Como la guerra y el comercio han existido prácticamente desde siempre, la historia humana ha sido este permanente mestizaje, una mixtura de lo propio y lo ajeno y, por ello, lo propio, lo recalcitrantemente propio es ya siempre una mezcla de lo originario con lo ajeno, aunque claro, la hibridación tardaba siglos y la mezcla al perdurar se asumía como propia. Esta perdurabilidad es importante para que una cultura madure, pues hacen falta varias generaciones bajo la misma cosmovisión para generar una cultura, o sea, la sensación compartida de que hay un único horizonte.
Así eran las sociedades: amalgamas de lo originario con lo ajeno pero solían durar un tiempo razonable que permitía forjar una cultura. ¿Qué pasa hoy cuando todo está a nuestro alcance, cuando el contacto con lo nuevo es permanente y cuando sin que se termine de asimilar una novedad se presenta otra en un desfile inagotable y vertiginoso?, o dicho con una fórmula conocida: ¿qué pasa hoy cuando, de veras, nada humano nos es ajeno? La primera respuesta es que la identidad —si no ha muerto— está por lo menos deslavada.
Pero revisemos este asunto de cerca con un ejemplo: una persona de mediados del Siglo XIX dependiendo de su situación concreta: coordenadas geográficas, nivel económico, costumbres comunitarias, creencias familiares… tenía una identidad definida: estaba acostumbrada a ciertos platillos, aspiraba a lo que se aspiraba en su contexto, tenía sueños parecidos a los de su vecino; sus preocupaciones y metas eran, dicho en pocas palabras, las de su contexto. Hoy, cuando cada quien se arma un coctel distinto de experiencias virtuales a partir de la internet puede vivir en la misma calle y hasta en la misma familia y, sin embargo, no se parece en nada al de al lado; cada persona resulta única… pero, ¿de veras?, ¿es esto cierto?
Si miramos con más cuidado, el hecho de que todo esté a nuestro alcance no necesariamente se ha traducido en un enriquecimiento, no ha mejorado la diversidad, más bien lo que se observa es una homogeneidad, una masiva aspiración a querer tener lo mejor del mundo, sin tomar en cuenta la circunstancia concreta desde la que se desea esa plenitud: se quiere tener la mejor casa, el mejor auto, la mejor pareja; conocer los lugares más extraordinarios del planeta, poseer un yate, un jet privado, un teléfono móvil de última generación, pues, aunque uno viva en un pueblo olvidado y sin oportunidades, esos satisfactores se ven en la pantalla, están en las manos de otros seres humanos que sí los tienen y disfrutan de ellos.

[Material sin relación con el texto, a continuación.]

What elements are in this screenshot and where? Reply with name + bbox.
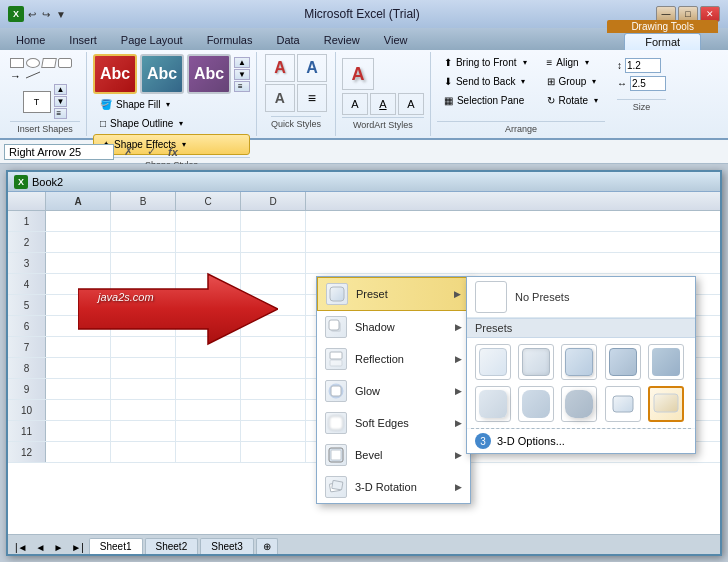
row-header[interactable]: 7 — [8, 337, 46, 357]
row-header[interactable]: 4 — [8, 274, 46, 294]
shape-rr[interactable] — [58, 58, 72, 68]
col-header-C[interactable]: C — [176, 192, 241, 210]
preset-2[interactable] — [518, 344, 554, 380]
insert-sheet-btn[interactable]: ⊕ — [256, 538, 278, 554]
grid-cell[interactable] — [176, 232, 241, 252]
shapes-scroll-more[interactable]: ≡ — [54, 108, 68, 119]
row-header[interactable]: 1 — [8, 211, 46, 231]
sheet-nav-last[interactable]: ►| — [68, 541, 87, 554]
grid-cell[interactable] — [241, 253, 306, 273]
grid-cell[interactable] — [176, 442, 241, 462]
grid-cell[interactable] — [241, 400, 306, 420]
preset-5[interactable] — [648, 344, 684, 380]
word-art-A-blue[interactable]: A — [297, 54, 327, 82]
grid-cell[interactable] — [241, 442, 306, 462]
row-header[interactable]: 11 — [8, 421, 46, 441]
sheet-tab-3[interactable]: Sheet3 — [200, 538, 254, 554]
name-box[interactable] — [4, 144, 114, 160]
preset-9[interactable] — [605, 386, 641, 422]
row-header[interactable]: 8 — [8, 358, 46, 378]
word-art-A-gray[interactable]: A — [265, 84, 295, 112]
menu-item-glow[interactable]: Glow ▶ — [317, 375, 470, 407]
height-input[interactable] — [625, 58, 661, 73]
grid-cell[interactable] — [111, 295, 176, 315]
menu-item-preset[interactable]: Preset ▶ — [317, 277, 470, 311]
text-effects-btn[interactable]: A — [398, 93, 424, 115]
tab-insert[interactable]: Insert — [57, 30, 109, 50]
grid-cell[interactable] — [241, 379, 306, 399]
preset-7[interactable] — [518, 386, 554, 422]
grid-cell[interactable] — [46, 274, 111, 294]
shape-rect[interactable] — [10, 58, 24, 68]
menu-item-reflection[interactable]: Reflection ▶ — [317, 343, 470, 375]
sheet-nav-prev[interactable]: ◄ — [33, 541, 49, 554]
row-header[interactable]: 10 — [8, 400, 46, 420]
grid-cell[interactable] — [176, 295, 241, 315]
3d-options-row[interactable]: 3 3-D Options... — [467, 429, 695, 453]
grid-cell[interactable] — [46, 253, 111, 273]
text-box-btn[interactable]: T — [23, 91, 51, 113]
col-header-A[interactable]: A — [46, 192, 111, 210]
style-scroll-up[interactable]: ▲ — [234, 57, 250, 68]
shape-fill-btn[interactable]: 🪣 Shape Fill▾ — [93, 96, 250, 113]
sheet-tab-2[interactable]: Sheet2 — [145, 538, 199, 554]
style-scroll-down[interactable]: ▼ — [234, 69, 250, 80]
grid-cell[interactable] — [46, 379, 111, 399]
tab-view[interactable]: View — [372, 30, 420, 50]
grid-cell[interactable] — [111, 421, 176, 441]
preset-6[interactable] — [475, 386, 511, 422]
sheet-nav-next[interactable]: ► — [50, 541, 66, 554]
grid-cell[interactable] — [176, 337, 241, 357]
grid-cell[interactable] — [176, 379, 241, 399]
menu-item-shadow[interactable]: Shadow ▶ — [317, 311, 470, 343]
selection-pane-btn[interactable]: ▦ Selection Pane — [437, 92, 534, 109]
grid-cell[interactable] — [176, 421, 241, 441]
tab-review[interactable]: Review — [312, 30, 372, 50]
shape-style-red[interactable]: Abc — [93, 54, 137, 94]
grid-cell[interactable] — [111, 211, 176, 231]
menu-item-bevel[interactable]: Bevel ▶ — [317, 439, 470, 471]
grid-cell[interactable] — [111, 253, 176, 273]
grid-cell[interactable] — [111, 337, 176, 357]
grid-cell[interactable] — [176, 274, 241, 294]
word-art-scroll-btn[interactable]: ≡ — [297, 84, 327, 112]
grid-cell[interactable] — [111, 442, 176, 462]
grid-cell[interactable] — [241, 316, 306, 336]
row-header[interactable]: 6 — [8, 316, 46, 336]
text-outline-btn[interactable]: A — [370, 93, 396, 115]
grid-cell[interactable] — [176, 316, 241, 336]
shapes-scroll-down[interactable]: ▼ — [54, 96, 68, 107]
shape-oval[interactable] — [26, 58, 40, 68]
row-header[interactable]: 9 — [8, 379, 46, 399]
grid-cell[interactable] — [111, 400, 176, 420]
row-header[interactable]: 12 — [8, 442, 46, 462]
tab-data[interactable]: Data — [264, 30, 311, 50]
wordart-icon-large[interactable]: A — [342, 58, 374, 90]
preset-3[interactable] — [561, 344, 597, 380]
col-header-B[interactable]: B — [111, 192, 176, 210]
bring-to-front-btn[interactable]: ⬆ Bring to Front ▾ — [437, 54, 534, 71]
grid-cell[interactable] — [46, 316, 111, 336]
grid-cell[interactable] — [46, 337, 111, 357]
row-header[interactable]: 3 — [8, 253, 46, 273]
preset-8[interactable] — [561, 386, 597, 422]
grid-cell[interactable] — [46, 295, 111, 315]
col-header-D[interactable]: D — [241, 192, 306, 210]
menu-item-3d-rotation[interactable]: 3-D Rotation ▶ — [317, 471, 470, 503]
grid-cell[interactable] — [111, 274, 176, 294]
sheet-tab-1[interactable]: Sheet1 — [89, 538, 143, 554]
word-art-A-red[interactable]: A — [265, 54, 295, 82]
redo-btn[interactable]: ↪ — [40, 8, 52, 21]
shape-para[interactable] — [41, 58, 57, 68]
grid-cell[interactable] — [176, 211, 241, 231]
style-scroll-more[interactable]: ≡ — [234, 81, 250, 92]
row-header[interactable]: 2 — [8, 232, 46, 252]
group-btn[interactable]: ⊞ Group▾ — [540, 73, 605, 90]
preset-10-selected[interactable] — [648, 386, 684, 422]
grid-cell[interactable] — [241, 337, 306, 357]
grid-cell[interactable] — [111, 379, 176, 399]
menu-item-soft-edges[interactable]: Soft Edges ▶ — [317, 407, 470, 439]
sheet-nav-first[interactable]: |◄ — [12, 541, 31, 554]
align-btn[interactable]: ≡ Align▾ — [540, 54, 605, 71]
grid-cell[interactable] — [46, 358, 111, 378]
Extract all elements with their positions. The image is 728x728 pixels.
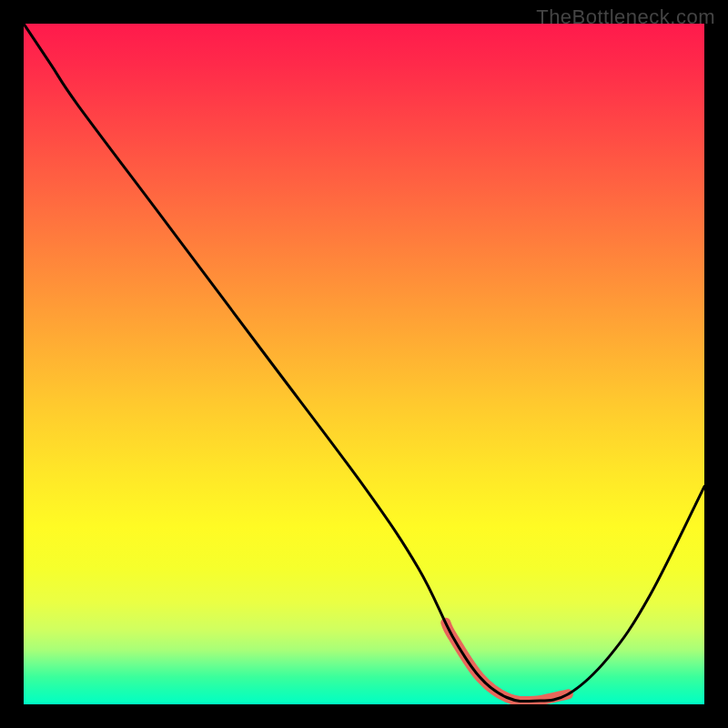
plot-area	[24, 24, 704, 704]
highlight-segment	[446, 622, 569, 701]
curve-layer	[24, 24, 704, 704]
chart-frame: TheBottleneck.com	[0, 0, 728, 728]
bottleneck-curve	[24, 24, 704, 702]
watermark-text: TheBottleneck.com	[536, 5, 715, 29]
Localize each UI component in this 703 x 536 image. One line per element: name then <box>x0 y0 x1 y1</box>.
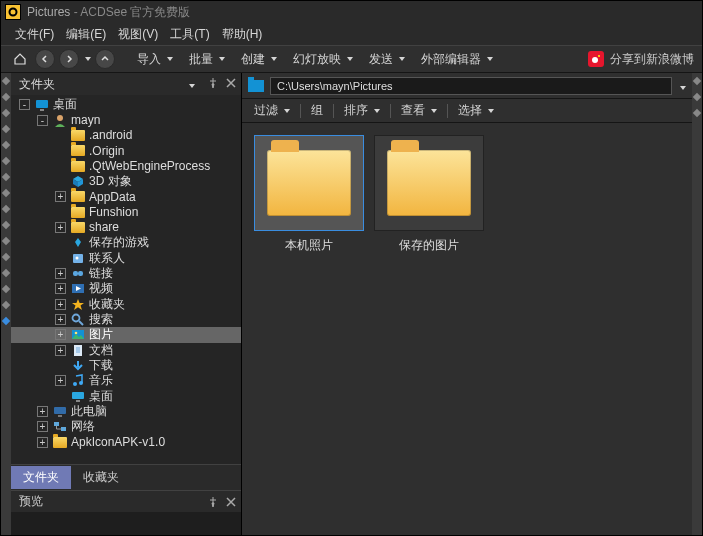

En el siglo XIX o a principios del XX se quería también lo mejor; pero era lo mejor que había en el contexto, las metas estaban aterrizadas y se referían a los satisfactores tangibles que uno veía no en una pantalla, sino en la vida real. Se querían satisfactores que estaban ahí. A nadie le pasaba por la cabeza ser dueño de un yate flamante de 30 metros de eslora si vivía en una sierra a muchos kilómetros del mar; quería una casa más amplia, con otra habitación, o un burro más joven que lo auxiliara en las faenas diarias. Hoy, al margen del contexto real, se desea todo; el deseo se ha desaforado y esto trae una serie de consecuencias en la práctica que se resumen en un simple hecho: la vida se ha vuelto más infeliz.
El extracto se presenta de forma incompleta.